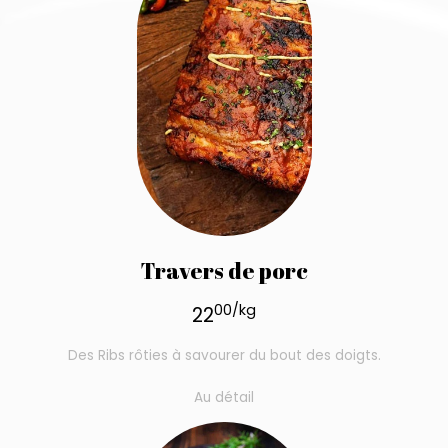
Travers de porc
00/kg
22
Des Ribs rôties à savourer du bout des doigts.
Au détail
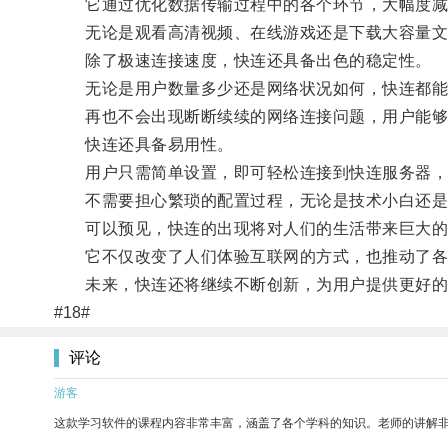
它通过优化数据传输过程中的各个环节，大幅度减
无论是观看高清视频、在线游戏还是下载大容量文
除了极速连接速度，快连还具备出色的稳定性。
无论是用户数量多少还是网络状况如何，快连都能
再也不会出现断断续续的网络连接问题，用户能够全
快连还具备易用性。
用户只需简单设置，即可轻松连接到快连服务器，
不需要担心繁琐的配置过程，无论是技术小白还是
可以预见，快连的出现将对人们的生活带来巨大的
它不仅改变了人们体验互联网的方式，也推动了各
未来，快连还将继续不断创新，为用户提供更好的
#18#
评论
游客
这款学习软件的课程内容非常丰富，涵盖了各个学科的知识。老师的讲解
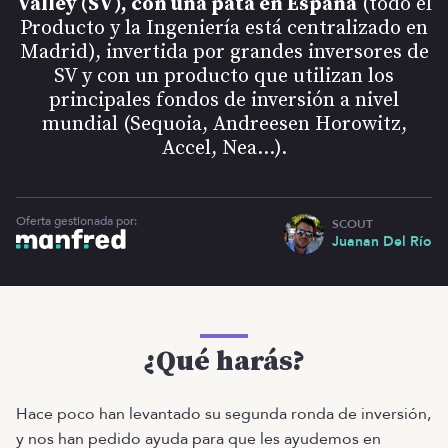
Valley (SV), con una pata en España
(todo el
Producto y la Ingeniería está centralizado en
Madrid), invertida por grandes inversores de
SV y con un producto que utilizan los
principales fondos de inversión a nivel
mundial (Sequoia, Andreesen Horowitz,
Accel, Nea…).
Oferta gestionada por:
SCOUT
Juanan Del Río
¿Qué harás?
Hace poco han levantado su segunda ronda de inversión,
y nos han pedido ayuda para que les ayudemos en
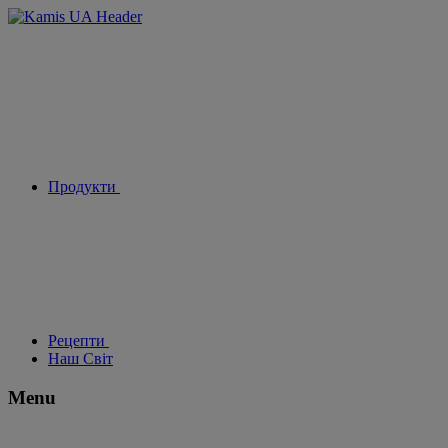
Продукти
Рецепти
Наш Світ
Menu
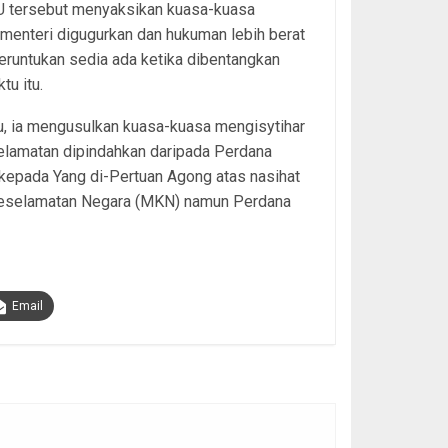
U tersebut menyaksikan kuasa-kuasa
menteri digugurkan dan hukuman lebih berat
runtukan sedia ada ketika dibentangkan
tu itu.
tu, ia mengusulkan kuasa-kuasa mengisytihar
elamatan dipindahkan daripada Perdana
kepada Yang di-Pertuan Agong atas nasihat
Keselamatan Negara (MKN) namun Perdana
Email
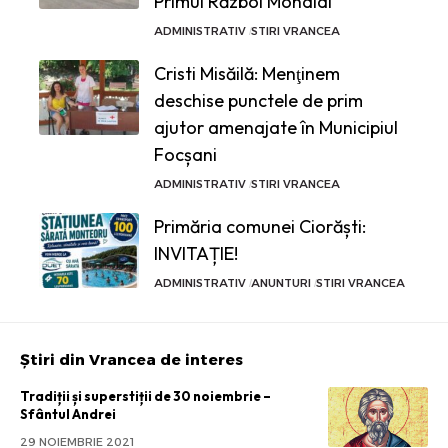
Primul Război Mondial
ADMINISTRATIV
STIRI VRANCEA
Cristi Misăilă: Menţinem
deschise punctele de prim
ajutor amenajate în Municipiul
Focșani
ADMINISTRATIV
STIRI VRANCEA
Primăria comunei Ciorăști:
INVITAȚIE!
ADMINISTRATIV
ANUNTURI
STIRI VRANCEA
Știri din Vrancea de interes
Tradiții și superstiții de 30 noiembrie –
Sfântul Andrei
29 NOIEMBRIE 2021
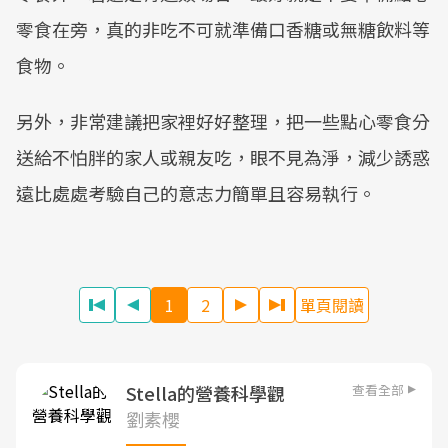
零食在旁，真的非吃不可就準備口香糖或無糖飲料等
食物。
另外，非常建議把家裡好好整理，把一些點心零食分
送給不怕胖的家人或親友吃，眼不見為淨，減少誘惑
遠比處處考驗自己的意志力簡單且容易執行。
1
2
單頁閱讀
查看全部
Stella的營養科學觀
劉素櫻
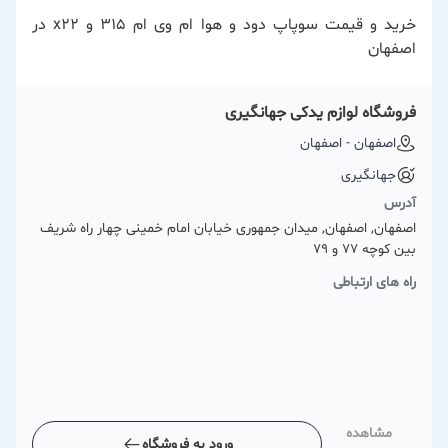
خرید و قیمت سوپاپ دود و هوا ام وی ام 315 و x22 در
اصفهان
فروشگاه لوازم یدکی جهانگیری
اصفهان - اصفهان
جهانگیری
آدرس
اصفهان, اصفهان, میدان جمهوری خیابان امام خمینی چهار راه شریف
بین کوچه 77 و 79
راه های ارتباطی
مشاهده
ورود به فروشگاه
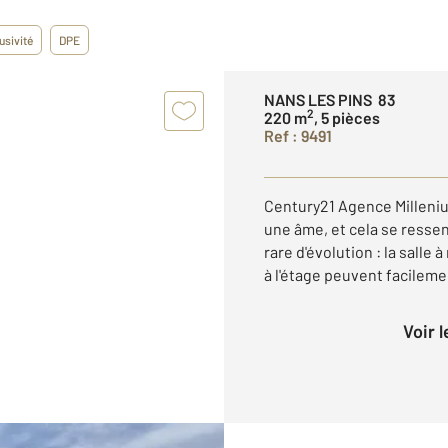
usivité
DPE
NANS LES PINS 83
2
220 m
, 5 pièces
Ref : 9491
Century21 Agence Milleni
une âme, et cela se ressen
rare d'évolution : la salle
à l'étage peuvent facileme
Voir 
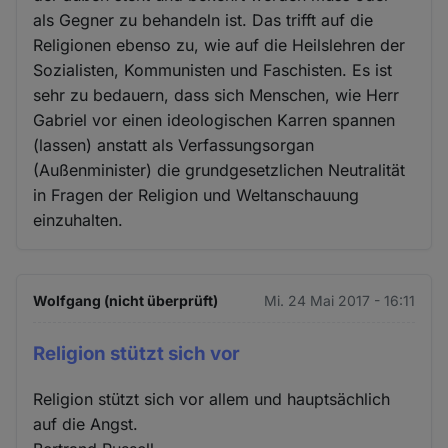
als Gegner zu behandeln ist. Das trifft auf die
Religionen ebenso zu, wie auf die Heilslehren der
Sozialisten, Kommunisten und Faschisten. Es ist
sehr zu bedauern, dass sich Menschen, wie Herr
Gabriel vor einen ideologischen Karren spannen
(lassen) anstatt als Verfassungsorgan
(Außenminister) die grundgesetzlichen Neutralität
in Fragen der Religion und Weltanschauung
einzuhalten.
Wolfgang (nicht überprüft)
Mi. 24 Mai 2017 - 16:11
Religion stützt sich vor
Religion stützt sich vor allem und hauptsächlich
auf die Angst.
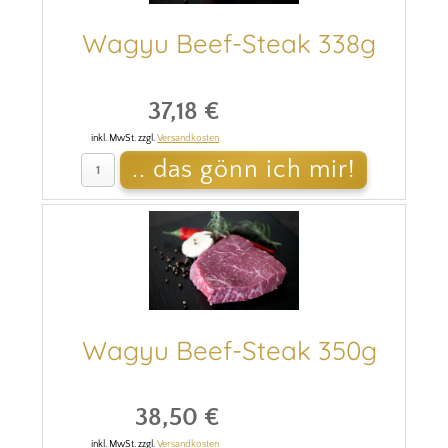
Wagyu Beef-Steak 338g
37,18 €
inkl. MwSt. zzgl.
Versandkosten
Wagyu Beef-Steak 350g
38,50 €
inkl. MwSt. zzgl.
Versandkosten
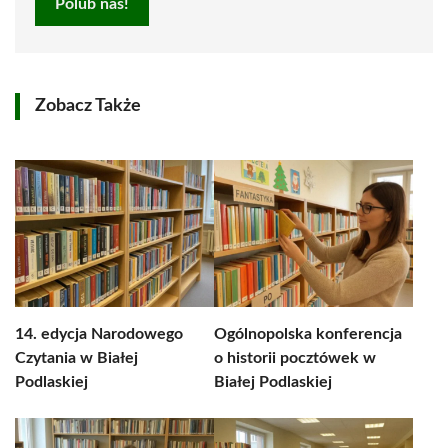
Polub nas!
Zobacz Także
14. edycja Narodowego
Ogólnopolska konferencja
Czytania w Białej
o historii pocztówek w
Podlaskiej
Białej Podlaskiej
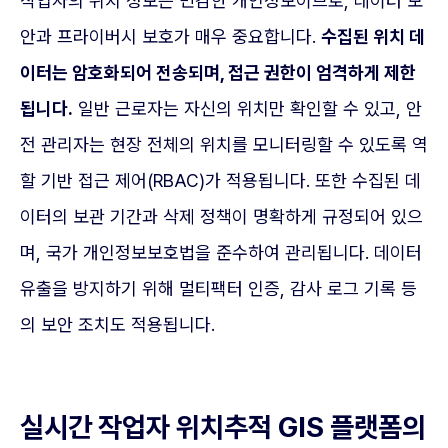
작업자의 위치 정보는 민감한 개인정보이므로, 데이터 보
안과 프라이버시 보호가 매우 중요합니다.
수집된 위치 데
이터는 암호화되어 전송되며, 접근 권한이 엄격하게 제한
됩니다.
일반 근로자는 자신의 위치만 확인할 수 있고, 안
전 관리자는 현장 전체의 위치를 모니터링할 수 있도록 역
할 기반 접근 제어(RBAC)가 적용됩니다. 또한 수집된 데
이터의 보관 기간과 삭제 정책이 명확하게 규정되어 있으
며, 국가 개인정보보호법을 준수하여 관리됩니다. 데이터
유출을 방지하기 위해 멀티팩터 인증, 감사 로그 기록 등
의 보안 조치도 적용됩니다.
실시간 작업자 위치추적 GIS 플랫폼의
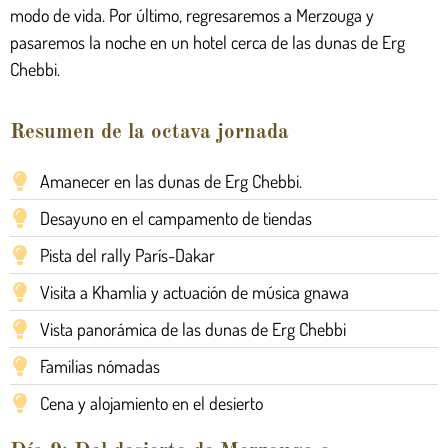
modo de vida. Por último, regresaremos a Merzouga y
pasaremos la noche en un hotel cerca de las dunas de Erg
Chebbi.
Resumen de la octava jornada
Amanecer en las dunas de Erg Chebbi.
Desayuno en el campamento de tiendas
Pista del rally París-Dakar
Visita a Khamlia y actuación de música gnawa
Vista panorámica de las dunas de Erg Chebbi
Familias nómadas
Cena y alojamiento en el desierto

◇ ◇ ◇

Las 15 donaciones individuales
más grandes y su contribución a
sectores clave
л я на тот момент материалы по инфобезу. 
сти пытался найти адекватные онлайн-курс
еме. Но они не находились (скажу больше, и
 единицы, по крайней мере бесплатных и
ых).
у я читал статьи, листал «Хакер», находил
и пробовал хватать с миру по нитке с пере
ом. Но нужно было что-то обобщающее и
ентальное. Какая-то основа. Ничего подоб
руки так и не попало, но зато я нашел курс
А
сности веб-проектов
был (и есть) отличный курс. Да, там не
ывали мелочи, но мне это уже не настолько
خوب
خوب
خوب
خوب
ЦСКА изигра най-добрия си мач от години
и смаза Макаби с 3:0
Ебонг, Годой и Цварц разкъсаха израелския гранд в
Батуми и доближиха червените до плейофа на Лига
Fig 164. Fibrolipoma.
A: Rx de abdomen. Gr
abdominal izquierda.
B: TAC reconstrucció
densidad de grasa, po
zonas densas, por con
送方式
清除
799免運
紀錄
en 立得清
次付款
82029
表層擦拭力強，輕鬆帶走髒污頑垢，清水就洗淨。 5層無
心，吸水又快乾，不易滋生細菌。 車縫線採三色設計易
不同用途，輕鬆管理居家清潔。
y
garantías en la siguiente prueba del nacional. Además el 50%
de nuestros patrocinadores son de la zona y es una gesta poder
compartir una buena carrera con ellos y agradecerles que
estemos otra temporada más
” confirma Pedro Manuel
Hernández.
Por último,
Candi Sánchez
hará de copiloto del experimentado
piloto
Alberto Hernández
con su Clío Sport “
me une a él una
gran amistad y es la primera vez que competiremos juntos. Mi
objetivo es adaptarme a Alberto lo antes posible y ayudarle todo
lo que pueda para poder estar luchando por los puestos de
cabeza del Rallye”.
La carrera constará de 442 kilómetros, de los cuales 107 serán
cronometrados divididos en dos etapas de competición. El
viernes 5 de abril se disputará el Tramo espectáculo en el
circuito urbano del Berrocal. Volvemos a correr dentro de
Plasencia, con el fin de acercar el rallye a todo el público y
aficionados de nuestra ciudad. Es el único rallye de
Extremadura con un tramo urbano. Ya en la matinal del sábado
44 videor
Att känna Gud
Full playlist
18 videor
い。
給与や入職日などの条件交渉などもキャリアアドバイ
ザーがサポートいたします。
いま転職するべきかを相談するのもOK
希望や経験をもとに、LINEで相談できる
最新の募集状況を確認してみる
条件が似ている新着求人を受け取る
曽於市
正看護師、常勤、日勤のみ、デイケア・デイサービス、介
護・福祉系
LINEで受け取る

◇ ◇ ◇

- [EXERCISE GOAL]: Report every line of the entries that carries the word "Alberto".

- [REPLY TO THE EXERCISE]:
Alberto Hernández
objetivo es adaptarme a Alberto lo antes posible y ayudarle todo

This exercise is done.